Estos datos reflejan la efectividad de los métodos no letales de control poblacional que el Ayuntamiento de Barcelona ha implementado en colaboración con la Dirección General de Derechos de los Animales con el fin de evitar la presencia de los jabalís en la ciudad, procedentes su hábitat en el monte de Collserola. Otro factor que podría haber contribuido a la reducción del número de estos animales en la ciudad es la sequía y la consiguiente disminución del alimento en zonas ajardinadas que no han sido regadas y que antes eran un atractivo para ellos.
Los jabalís acceden a entornos urbanos fundamentalmente en busca de alimento, lo que ha hecho frecuentes las imágenes de estos animales buscando en contenedores o papeleras o excavando en jardines públicos. Muchas veces se habitúan a la presencia humana. Durante mucho tiempo, los cazadores se han esforzado en desprestigiar el uso de métodos de control no letales como los anticonceptivos y han afirmado la caza como la única medida de control poblacional eficaz. Sin embargo, este ha sido el método elegido en la mayoría de las ocasiones y nunca ha demostrado la efectividad que en poco tiempo han mostrado las medidas alternativas. Por el contrario, la caza a menudo supone un desequilibrio entre el número de individuos de los grupos que les invita a seguir reproduciéndose.
El plan del Ayuntamiento de Barcelona incluye medidas como el desbroce para evitar que los jabalís encuentren zonas de descanso en los jardines municipales o la protección de los comederos de gatos de colonias felinas y de los contenedores de basura con anclajes, barras o cercados de madera para que los animales no puedan acceder a su interior. También se han llevado a cabo campañas de formación a la ciudadanía para que no se les preste alimento.

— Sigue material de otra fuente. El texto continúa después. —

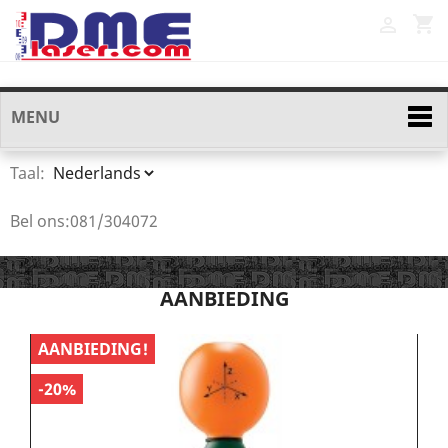
shopping_cart

MENU
Taal:
Bel ons:
081/304072
AANBIEDING
AANBIEDING!
A
-20%
-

Un jabalí abatido en Granollers
Sin embargo, no en toda Cataluña se implementan estos métodos de control no letal. El pasado 23 de enero, un jabalí fue abatido por la policía local cuando se encontraba en las inmediaciones de un colegio de Granollers. El suceso desató la indignación de los vecinos que fueron testigos del asesinato, quienes creían que los agentes reconducirían al animal al monte. Una vecina ha relatado que el animal solo buscaba comida, no estaba generando ningún conflicto ni se había mostrado agresivo.
El relato de los testigos es demoledor. Señalan que los agentes persiguieron al jabalí y lo arrinconaron. El animal recibió varios disparos de los que trató de huir sin éxito. «Alternativas como jaulas trampa o el uso de dardos tranquilizantes habrían evitado el sufrimiento innecesario del animal y el malestar social generado», destaca la asociación Tribu Animalista Ubuntu, que ha pedido protocolos éticos ante estas situaciones.